(Page images and extracted text)
BEGIN
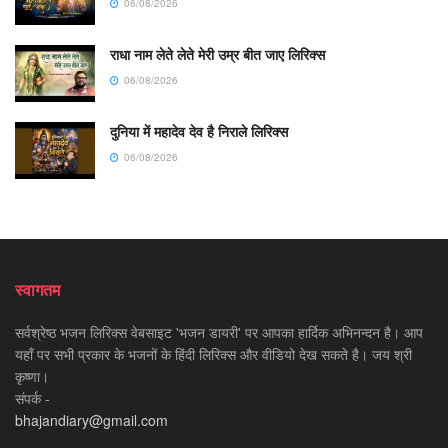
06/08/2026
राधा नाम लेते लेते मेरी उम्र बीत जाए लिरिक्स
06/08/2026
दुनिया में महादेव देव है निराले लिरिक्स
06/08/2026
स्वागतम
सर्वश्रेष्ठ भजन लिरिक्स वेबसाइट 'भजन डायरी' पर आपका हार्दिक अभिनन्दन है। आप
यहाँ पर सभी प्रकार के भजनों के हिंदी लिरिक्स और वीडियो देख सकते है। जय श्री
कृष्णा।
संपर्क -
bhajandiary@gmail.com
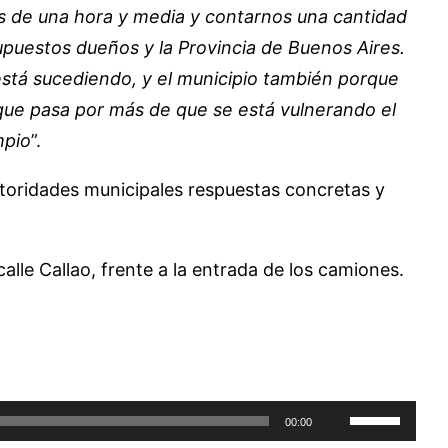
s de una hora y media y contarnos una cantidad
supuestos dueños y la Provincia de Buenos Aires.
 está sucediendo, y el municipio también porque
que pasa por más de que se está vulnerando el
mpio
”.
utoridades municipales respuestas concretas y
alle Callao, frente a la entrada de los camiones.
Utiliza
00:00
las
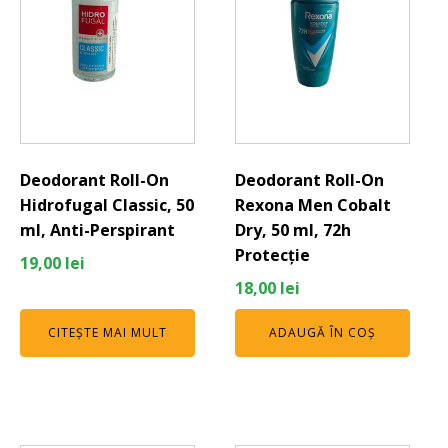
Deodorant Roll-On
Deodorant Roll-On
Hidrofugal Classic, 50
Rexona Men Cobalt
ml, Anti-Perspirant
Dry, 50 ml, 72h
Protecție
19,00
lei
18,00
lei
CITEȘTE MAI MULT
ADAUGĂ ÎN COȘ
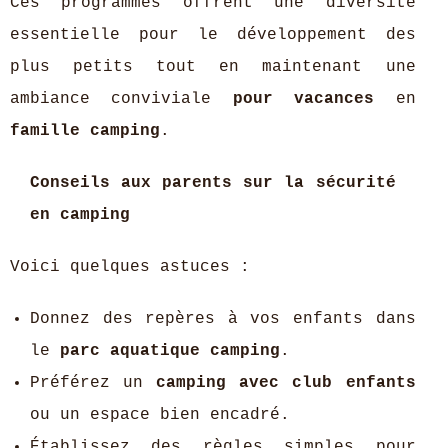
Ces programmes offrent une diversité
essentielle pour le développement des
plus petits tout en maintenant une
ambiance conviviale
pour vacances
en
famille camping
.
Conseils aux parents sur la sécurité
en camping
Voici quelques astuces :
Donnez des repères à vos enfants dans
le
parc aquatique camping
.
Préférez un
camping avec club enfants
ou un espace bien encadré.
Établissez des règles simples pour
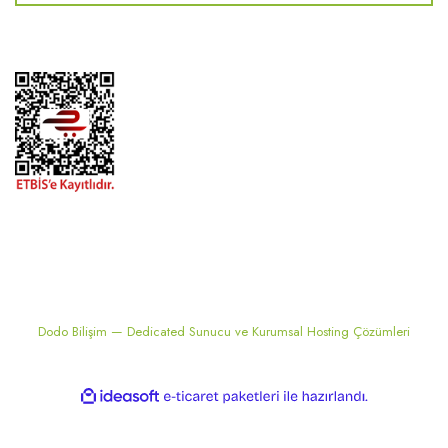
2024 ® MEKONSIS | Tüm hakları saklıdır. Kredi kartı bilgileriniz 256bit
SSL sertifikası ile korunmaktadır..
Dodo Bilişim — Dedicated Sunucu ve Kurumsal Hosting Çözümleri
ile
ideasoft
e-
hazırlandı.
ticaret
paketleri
END
After dropping the pictures, reproduce exactly the lines from the first line of the entries through the line containing "Voici quelques astuces", both included.

06/08/2026
राधा नाम लेते लेते मेरी उम्र बीत जाए लिरिक्स
06/08/2026
दुनिया में महादेव देव है निराले लिरिक्स
06/08/2026
स्वागतम
सर्वश्रेष्ठ भजन लिरिक्स वेबसाइट 'भजन डायरी' पर आपका हार्दिक अभिनन्दन है। आप
यहाँ पर सभी प्रकार के भजनों के हिंदी लिरिक्स और वीडियो देख सकते है। जय श्री
कृष्णा।
संपर्क -
bhajandiary@gmail.com
s de una hora y media y contarnos una cantidad
supuestos dueños y la Provincia de Buenos Aires.
 está sucediendo, y el municipio también porque
que pasa por más de que se está vulnerando el
mpio
”.
utoridades municipales respuestas concretas y
alle Callao, frente a la entrada de los camiones.
Utiliza
00:00
las
Deodorant Roll-On
Deodorant Roll-On
Hidrofugal Classic, 50
Rexona Men Cobalt
ml, Anti-Perspirant
Dry, 50 ml, 72h
Protecție
19,00
lei
18,00
lei
CITEȘTE MAI MULT
ADAUGĂ ÎN COȘ
Ces programmes offrent une diversité
essentielle pour le développement des
plus petits tout en maintenant une
ambiance conviviale
pour vacances
en
famille camping
.
Conseils aux parents sur la sécurité
en camping
Voici quelques astuces :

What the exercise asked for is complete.